Before the recount began, Republican Sen. Norm Coleman had a 215-vote lead out of 2.9 million ballots cast. Now state figures showed a 238-vote lead when Nov. 4 tallies are compared with new counts in precincts where the recount is done.
But those numbers don’t include the nearly 3,600 challenges to be sorted out later, meaning the absentee fight could prove critical.
Coleman's team had argued that the board lacks the power to include those ballots in the recount.
Franken’s request was rejected Wednesday by a vote of 5-0 of the canvassing board, which includes Minnesota’s secretary of state, supreme court chief justice, another justice, and two county judges.
More than 12,000 absentee ballots were rejected, or about 5 percent of the roughly 288,000 absentee ballots attempted to be cast, Ritchie said. That 288,000 figure was a state record.
There is some hope for voters concerned that their ballots were rejected erroeneously, the newspaper reported.
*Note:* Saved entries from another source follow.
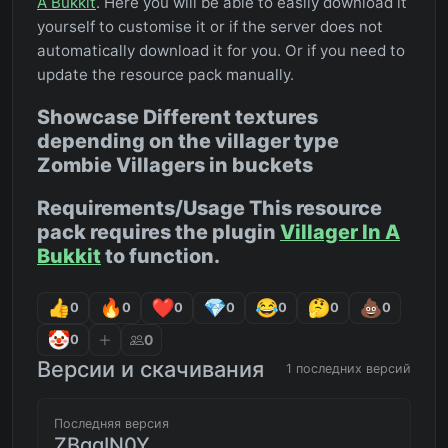
A Bukkit
. Here you will be able to easily download it
yourself to customise it or if the server does not
automatically download it for you. Or if you need to
update the resource pack manually.
Showcase Different textures
depending on the villager type
Zombie Villagers in buckets
Requirements/Usage This resource
pack requires the plugin
Villager In A
Bukkit
to function.
0
0
0
0
0
0
0
0
0
Версии и скачивания
1 последних версий
Последняя версия
ZBgqIN0Y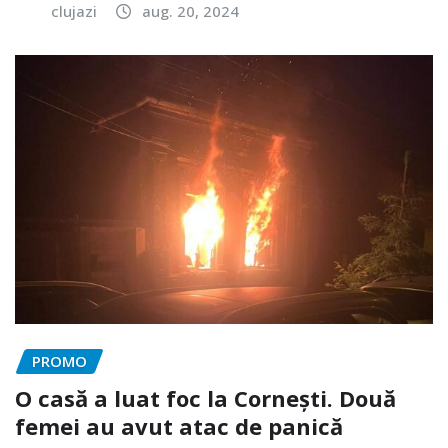
clujazi
aug. 20, 2024
PROMO
O casă a luat foc la Cornești. Două
femei au avut atac de panică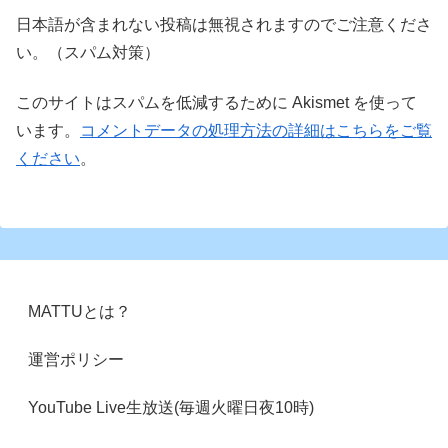
日本語が含まれない投稿は無視されますのでご注意くださ
い。（スパム対策）
このサイトはスパムを低減するために Akismet を使って
います。
コメントデータの処理方法の詳細はこちらをご覧
ください
。
MATTUとは？
運営ポリシー
YouTube Live生放送(毎週火曜日夜10時)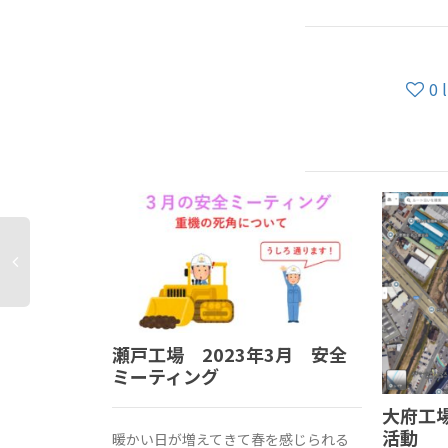
0
瀬戸工場 2023年3月 安全
ミーティング
大府工場
活動
暖かい日が増えてきて春を感じられる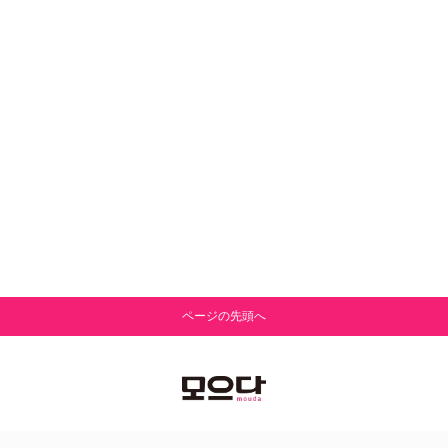
ページの先頭へ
The board was receptive to a proposal from county attorneys to have local election officials to go through their rejected absentee ballots again and look for any that do not meet the criteria for being rejected.
That would mean sorting the ballots into five piles: four piles that meet the state legal reasons for rejection and a fifth pile for ballots that were rejected without meeting those four criteria — in other words, those that probably were rejected improperly.